En 1974 paraît Triton de Samuel Delany. Dans ce roman la société des habitants des Lunes du système solaire a été capable de créer un modèle de société en rupture totale avec celui des habitants de la Terre : il existe un revenu inconditionnel de vie, les gouvernements font appel au crowdfunding pour financer leur politique. On trouve même des structures originales au niveau de l’habitation, les célibataires résident dans des foyers qui sont à la fois des structures de logement et des véritables lieux de vie collective, seules les familles ont accès aux maisons individuelles. Delany va même jusqu’à explorer dans son roman le futur possible de la culture et les évolutions possibles du spectacles vivant dans une société en réseau. Delany pousse très loin la réflexion, on le voit. C’est un auteur plutôt à gauche et qui n’ignore pas les théories sociologiques et économiques les plus audacieuses de son temps.

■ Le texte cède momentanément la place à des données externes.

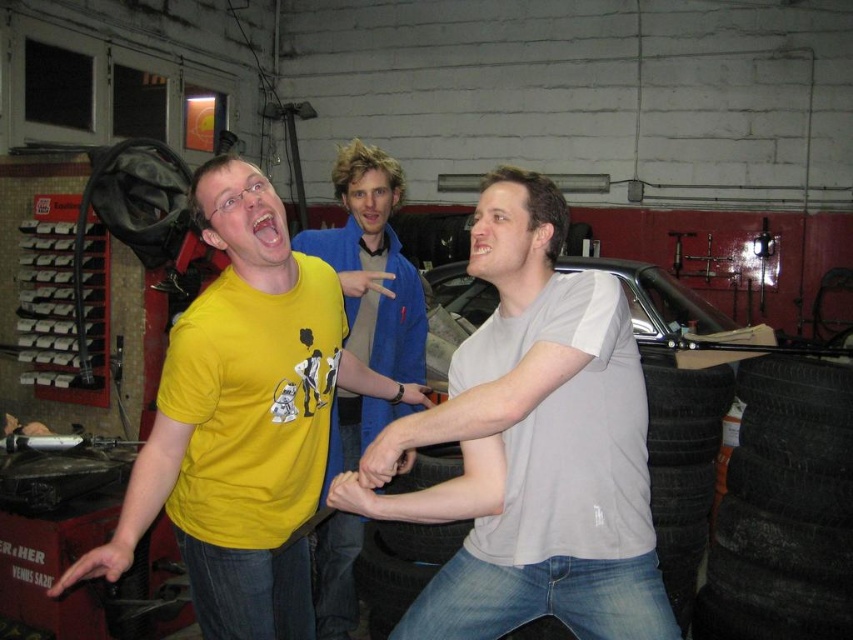 Is yellow matte t-shirt at left below black rubber tire at lower center?

No, yellow matte t-shirt at left is not below black rubber tire at lower center.

Between point (187, 480) and point (445, 536), which one is positioned behind?

The point (445, 536) is more distant.

Where is `yellow matte t-shirt at left`? The height and width of the screenshot is (640, 853). yellow matte t-shirt at left is located at coordinates (242, 419).

Who is taller, gray matte t-shirt at center or yellow t-shirt at left?

With more height is yellow t-shirt at left.

Looking at this image, measure the distance from gray matte t-shirt at center to yellow t-shirt at left.

gray matte t-shirt at center is 30.59 inches from yellow t-shirt at left.

The image size is (853, 640). Find the location of `gray matte t-shirt at center`. gray matte t-shirt at center is located at coordinates (532, 445).

What are the coordinates of `gray matte t-shirt at center` in the screenshot? It's located at (532, 445).

Does gray matte t-shirt at center have a larger size compared to yellow matte t-shirt at left?

No, gray matte t-shirt at center is not bigger than yellow matte t-shirt at left.

Does point (366, 515) come in front of point (212, 173)?

No, it is behind (212, 173).

Image resolution: width=853 pixels, height=640 pixels. I want to click on gray matte t-shirt at center, so click(532, 445). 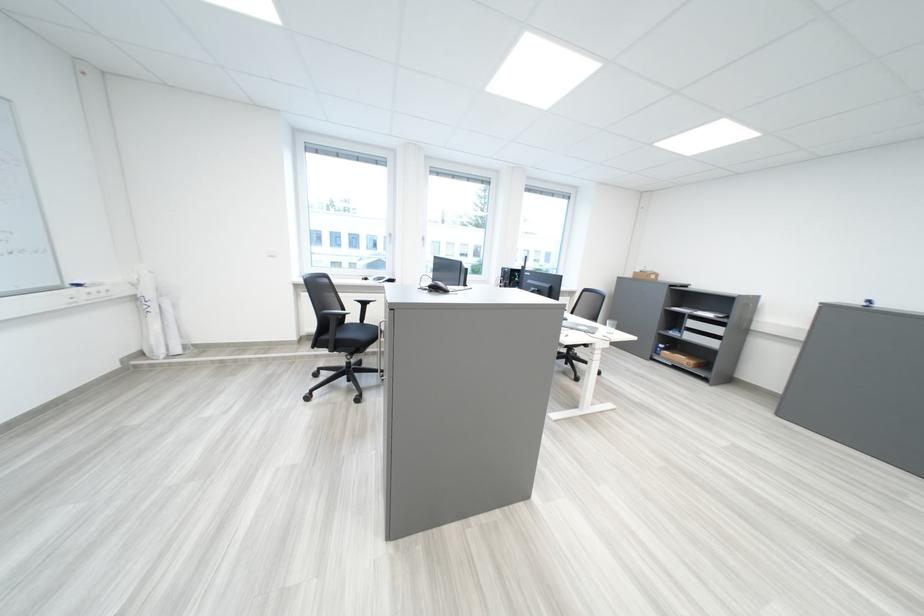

Il oppose une vision généreuse et libertaire de la société de l’information aux sociétés postdémocratiques. Le fait que ce romans sort en quasi concomitance avec les premiers travaux de Daniel Bell rend ce roman plus que symbolique et visionnaire.

Les années 70 c’était effectivement le temps des utopies. Les exemples sont nombreux. Citons par exemple le roman de Norman Spinrad, Le Chant des étoiles où l’auteur américain campe une société post apocalyptique qui se reconstruit autour des énergies renouvelables et de l’hédonisme. Hédonisme, le mot est lâché. C’est une des grande constante de ces utopies écologiques des années 70, loin du réalisme politique de Delany. On évoque l’adoption des énergies renouvelables mais c’est pour mieux condamner le nucléaire. Il s’agit plus d’ oeuvres militantes que de véritables construction de nouveaux possibles s’appuyant sur les travaux des sociologues et des prospectivistes de leur époque. D’autant qu’une majorité des oeuvres préféreront prendre la forme de la contestation sociale que de la création de nouveaux modèles de sociétés.

Les années 80 n’arrangeront rien à l’ affaire et avec le cyberpunk, la critique sociale des structures de la société industrielle devenant la voix majeure de l’expression des auteurs traitant du futur proche.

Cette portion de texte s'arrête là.